Exercise directions: From the entries below, reproduce exactly the line containing "בלוג [menuitem] (488, 234)", the line containing "יום- ו: (732, 2295)", and every line in between, with nothing added.

(Dataset records)
▬▬▬▬▬▬

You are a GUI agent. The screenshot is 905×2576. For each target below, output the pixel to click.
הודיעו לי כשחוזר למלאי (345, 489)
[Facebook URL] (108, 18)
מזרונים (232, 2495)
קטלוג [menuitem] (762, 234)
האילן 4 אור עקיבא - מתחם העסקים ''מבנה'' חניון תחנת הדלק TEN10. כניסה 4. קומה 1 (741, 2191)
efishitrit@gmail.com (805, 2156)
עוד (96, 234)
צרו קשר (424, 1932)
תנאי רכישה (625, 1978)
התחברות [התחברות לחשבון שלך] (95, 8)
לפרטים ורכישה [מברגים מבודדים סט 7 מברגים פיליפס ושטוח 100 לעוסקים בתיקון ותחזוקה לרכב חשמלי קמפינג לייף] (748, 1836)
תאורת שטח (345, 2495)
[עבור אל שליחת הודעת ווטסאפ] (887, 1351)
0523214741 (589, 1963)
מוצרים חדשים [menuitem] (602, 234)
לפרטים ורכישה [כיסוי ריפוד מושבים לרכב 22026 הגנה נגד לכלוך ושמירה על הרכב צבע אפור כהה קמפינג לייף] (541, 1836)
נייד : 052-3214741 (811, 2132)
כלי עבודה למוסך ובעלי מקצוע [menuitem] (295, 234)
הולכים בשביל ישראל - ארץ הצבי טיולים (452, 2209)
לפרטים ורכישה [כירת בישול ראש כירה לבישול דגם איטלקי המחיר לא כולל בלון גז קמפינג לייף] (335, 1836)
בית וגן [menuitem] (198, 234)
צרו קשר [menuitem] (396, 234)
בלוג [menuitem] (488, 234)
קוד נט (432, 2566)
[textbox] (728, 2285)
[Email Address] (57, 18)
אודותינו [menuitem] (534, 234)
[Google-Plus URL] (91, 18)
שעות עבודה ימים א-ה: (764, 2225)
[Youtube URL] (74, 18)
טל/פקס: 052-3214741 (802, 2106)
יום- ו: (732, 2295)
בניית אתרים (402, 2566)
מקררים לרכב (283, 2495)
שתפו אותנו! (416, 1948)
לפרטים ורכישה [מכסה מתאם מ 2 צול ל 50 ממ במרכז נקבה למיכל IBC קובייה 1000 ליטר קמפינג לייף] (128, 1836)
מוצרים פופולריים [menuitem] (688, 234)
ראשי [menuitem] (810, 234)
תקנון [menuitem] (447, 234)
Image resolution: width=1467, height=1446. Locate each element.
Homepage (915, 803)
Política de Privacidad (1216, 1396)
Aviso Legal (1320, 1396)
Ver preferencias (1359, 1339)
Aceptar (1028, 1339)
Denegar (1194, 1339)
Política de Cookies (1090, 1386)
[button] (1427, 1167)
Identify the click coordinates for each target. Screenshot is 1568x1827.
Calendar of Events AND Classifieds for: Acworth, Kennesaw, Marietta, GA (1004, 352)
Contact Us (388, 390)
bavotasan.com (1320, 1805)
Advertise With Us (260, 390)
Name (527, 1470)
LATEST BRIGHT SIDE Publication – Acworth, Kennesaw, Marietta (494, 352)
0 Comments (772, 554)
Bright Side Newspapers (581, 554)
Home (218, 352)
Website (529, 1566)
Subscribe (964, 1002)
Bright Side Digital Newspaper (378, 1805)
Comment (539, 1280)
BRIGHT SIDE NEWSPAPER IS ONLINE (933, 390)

▬▬▬▬▬▬

Task output:
בלוג [menuitem] (488, 234)
קוד נט (432, 2566)
[textbox] (728, 2285)
[Email Address] (57, 18)
אודותינו [menuitem] (534, 234)
[Google-Plus URL] (91, 18)
שעות עבודה ימים א-ה: (764, 2225)
[Youtube URL] (74, 18)
טל/פקס: 052-3214741 (802, 2106)
יום- ו: (732, 2295)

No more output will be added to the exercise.